(Extracted page text data)
════════════════════

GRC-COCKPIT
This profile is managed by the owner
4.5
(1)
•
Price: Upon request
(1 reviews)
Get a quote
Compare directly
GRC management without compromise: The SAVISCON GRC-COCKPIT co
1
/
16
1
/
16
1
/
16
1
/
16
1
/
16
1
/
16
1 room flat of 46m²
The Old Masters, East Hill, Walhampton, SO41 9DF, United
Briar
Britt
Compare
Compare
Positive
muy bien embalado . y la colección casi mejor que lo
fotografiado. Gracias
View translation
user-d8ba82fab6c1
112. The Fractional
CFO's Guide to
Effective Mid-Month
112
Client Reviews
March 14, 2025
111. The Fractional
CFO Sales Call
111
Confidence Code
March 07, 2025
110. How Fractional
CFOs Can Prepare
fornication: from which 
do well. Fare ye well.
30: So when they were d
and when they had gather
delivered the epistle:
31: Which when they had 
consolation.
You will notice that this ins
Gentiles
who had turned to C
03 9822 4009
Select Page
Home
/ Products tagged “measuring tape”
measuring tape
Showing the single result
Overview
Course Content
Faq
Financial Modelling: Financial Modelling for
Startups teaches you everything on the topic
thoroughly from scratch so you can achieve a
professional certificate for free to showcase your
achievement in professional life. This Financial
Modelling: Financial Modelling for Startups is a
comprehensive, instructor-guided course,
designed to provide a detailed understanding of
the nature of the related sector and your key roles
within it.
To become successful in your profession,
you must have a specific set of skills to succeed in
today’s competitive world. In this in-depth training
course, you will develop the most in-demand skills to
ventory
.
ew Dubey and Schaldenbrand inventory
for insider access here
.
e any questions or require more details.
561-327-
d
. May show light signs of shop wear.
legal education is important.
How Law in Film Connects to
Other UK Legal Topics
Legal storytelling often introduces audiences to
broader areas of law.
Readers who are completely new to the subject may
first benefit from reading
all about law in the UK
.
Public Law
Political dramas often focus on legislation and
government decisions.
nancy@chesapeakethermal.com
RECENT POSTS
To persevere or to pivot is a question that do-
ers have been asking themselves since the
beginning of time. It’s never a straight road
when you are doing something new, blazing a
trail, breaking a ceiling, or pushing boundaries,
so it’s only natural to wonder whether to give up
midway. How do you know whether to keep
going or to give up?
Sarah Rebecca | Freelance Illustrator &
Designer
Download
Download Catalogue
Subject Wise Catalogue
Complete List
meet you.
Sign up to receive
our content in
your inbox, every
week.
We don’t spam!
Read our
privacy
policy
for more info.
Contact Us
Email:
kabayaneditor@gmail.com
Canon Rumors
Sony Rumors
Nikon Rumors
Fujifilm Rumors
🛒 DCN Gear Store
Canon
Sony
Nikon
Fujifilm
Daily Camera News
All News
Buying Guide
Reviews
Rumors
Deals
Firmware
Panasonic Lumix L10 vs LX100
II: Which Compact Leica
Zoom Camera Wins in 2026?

════════════════════

How to complete this task =
Find and copy each line above that includes the string "from".

Response area =
fornication: from which 
thoroughly from scratch so you can achieve a
first benefit from reading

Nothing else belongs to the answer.